The Top 7 Summer Health Hazards
Beach days and BBQ dinners are great, but here's what you need to know to stay safe in summer, too.
7. Summertime Stings
You're out for a pleasant day of working in the yard and you dig up a hornet's nest -- literally. For most people, a bee or wasp sting is just painful, but for a few, it can be life-threatening. You may not know you're one of them until after you've been stung -- sometimes more than once. Three in 100 adults in the United States -- or nearly 7 million people -- have life-threatening allergies to insect stings, according to the Journal of Allergy and Clinical Immunology.
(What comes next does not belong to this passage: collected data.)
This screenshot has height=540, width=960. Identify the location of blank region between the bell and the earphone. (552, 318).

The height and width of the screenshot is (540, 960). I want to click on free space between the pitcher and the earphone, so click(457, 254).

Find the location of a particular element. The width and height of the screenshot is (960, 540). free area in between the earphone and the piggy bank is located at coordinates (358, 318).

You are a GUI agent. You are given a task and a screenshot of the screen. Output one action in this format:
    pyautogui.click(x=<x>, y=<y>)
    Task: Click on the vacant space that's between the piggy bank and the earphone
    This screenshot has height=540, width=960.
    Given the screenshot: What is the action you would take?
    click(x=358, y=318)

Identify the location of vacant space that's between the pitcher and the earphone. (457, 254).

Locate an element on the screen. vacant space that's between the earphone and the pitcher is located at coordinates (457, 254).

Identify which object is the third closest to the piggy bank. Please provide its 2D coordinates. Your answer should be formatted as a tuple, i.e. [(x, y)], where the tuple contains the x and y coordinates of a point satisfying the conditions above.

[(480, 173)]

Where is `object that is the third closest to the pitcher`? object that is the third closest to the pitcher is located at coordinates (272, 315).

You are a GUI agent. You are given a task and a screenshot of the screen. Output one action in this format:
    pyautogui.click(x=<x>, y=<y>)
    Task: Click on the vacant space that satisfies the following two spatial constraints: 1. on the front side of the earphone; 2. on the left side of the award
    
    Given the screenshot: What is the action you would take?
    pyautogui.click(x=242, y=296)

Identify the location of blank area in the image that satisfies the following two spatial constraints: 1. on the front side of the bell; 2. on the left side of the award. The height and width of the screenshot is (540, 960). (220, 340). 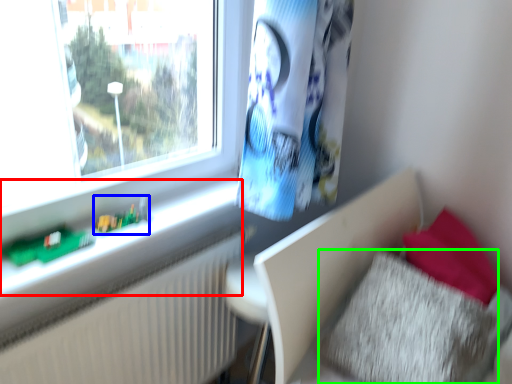 Question: Which is nearer to the window sill (highlighted by a red box)? toy (highlighted by a blue box) or pillow (highlighted by a green box).

Choices:
 (A) toy
 (B) pillow

Answer: (A) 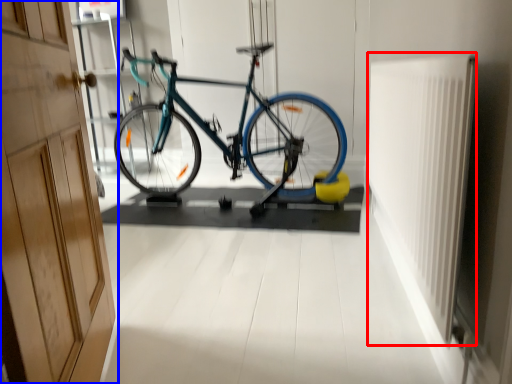 Question: Which object appears farthest to the camera in this image, radiator (highlighted by a red box) or door (highlighted by a blue box)?

Choices:
 (A) radiator
 (B) door

Answer: (A) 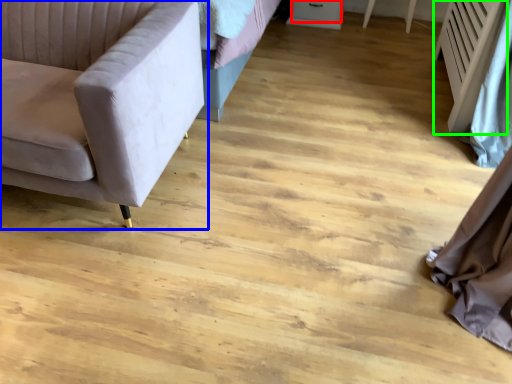 Question: Which object is the farthest from drawer (highlighted by a red box)? Choose among these: studio couch (highlighted by a blue box) or radiator (highlighted by a green box).

Choices:
 (A) studio couch
 (B) radiator

Answer: (A) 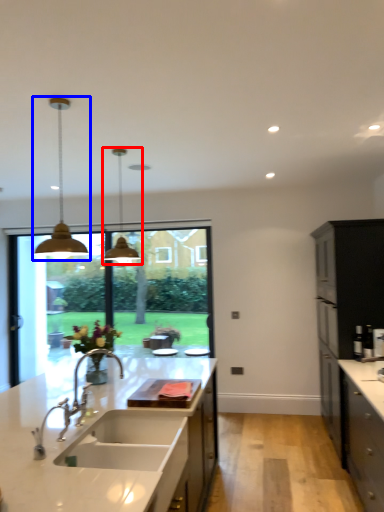 Question: Which object is closer to the camera taking this photo, light fixture (highlighted by a red box) or lamp (highlighted by a blue box)?

Choices:
 (A) light fixture
 (B) lamp

Answer: (B) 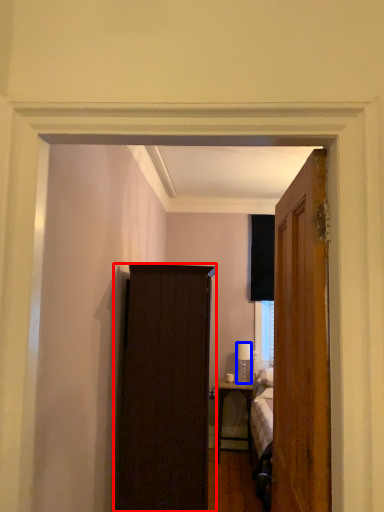 Question: Among these objects, which one is nearest to the camera, cabinetry (highlighted by a red box) or lamp (highlighted by a blue box)?

Choices:
 (A) cabinetry
 (B) lamp

Answer: (A) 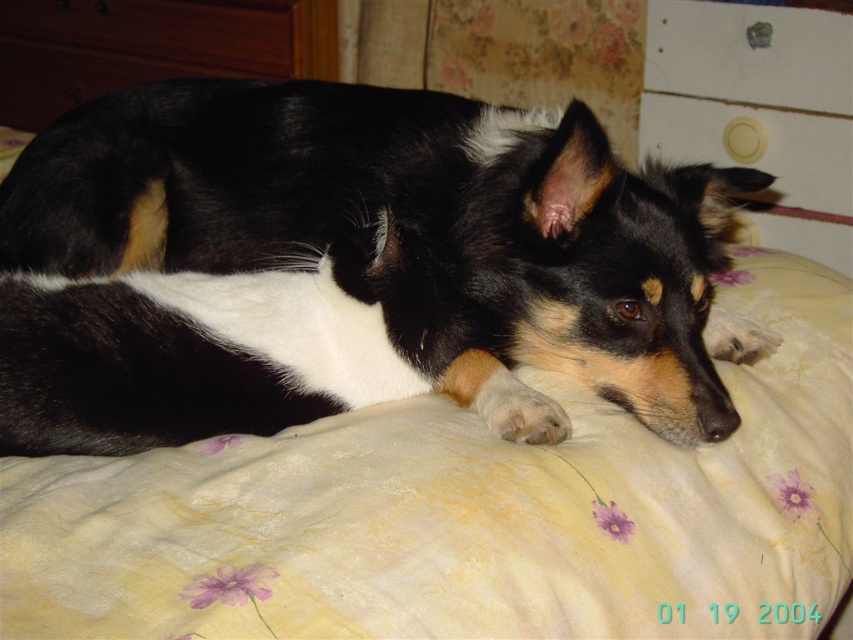 You are a small toy that is 12 inches long. You are placed on the bed and want to move from the yellow floral fabric at center to the black and white fur at center. Can you fit entirely between them without overlapping?

The distance between the yellow floral fabric at center and black and white fur at center is 10.11 inches. Since the toy is 12 inches long, it cannot fit entirely between them without overlapping.

You are a pet groomer observing the dog in the image. You notice the yellow floral fabric at center and the black and white fur at center. Which object is located underneath the other?

The yellow floral fabric at center is positioned under the black and white fur at center.

You are a photographer trying to capture the dog in the scene. You notice the yellow floral fabric at center and the black and white fur at center. Which object is closer to the camera, and why?

The yellow floral fabric at center is closer to the camera because it is positioned in front of the black and white fur at center.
To stay free of bees (and other stinging insects, including mosquitoes) when outdoors, avoid heavy perfumes and scents (especially florals), wear light-colored clothing with no floral patterns (stinging insects are attracted to dark colors and flowers), and guard food and sugary drinks like sodas. Most people who get stung will just have pain, tenderness, itchiness, and swelling at the sting site. But see a doctor or go to the ER immediately when you have:
- Hives, itchiness, and swelling over large areas of your body
- Tightness in the chest or trouble breathing
- Swelling of the tongue or face
- Dizziness or feeling you will pass out
Stanton advises keeping an epinephrine auto-injector with you. The pen holds a prescription medication designed to treat severe allergic reactions by tightening the blood vessels and relaxing the airway muscles. One quick jab to the thigh helps slow down a life-threatening allergic response.
But don't assume that using the pen is enough. "In the vast majority of people, the reaction will outlast the pen, so once you've used it, you should still go to the ER for observation or further treatment," Stanton says. "The pen buys time."
To treat a milder reaction, take acetaminophen for the pain and an antihistamine for hives and swelling. (This works for mild reactions to mosquito bites as well.) "Icing the wound can help too," Stanton says.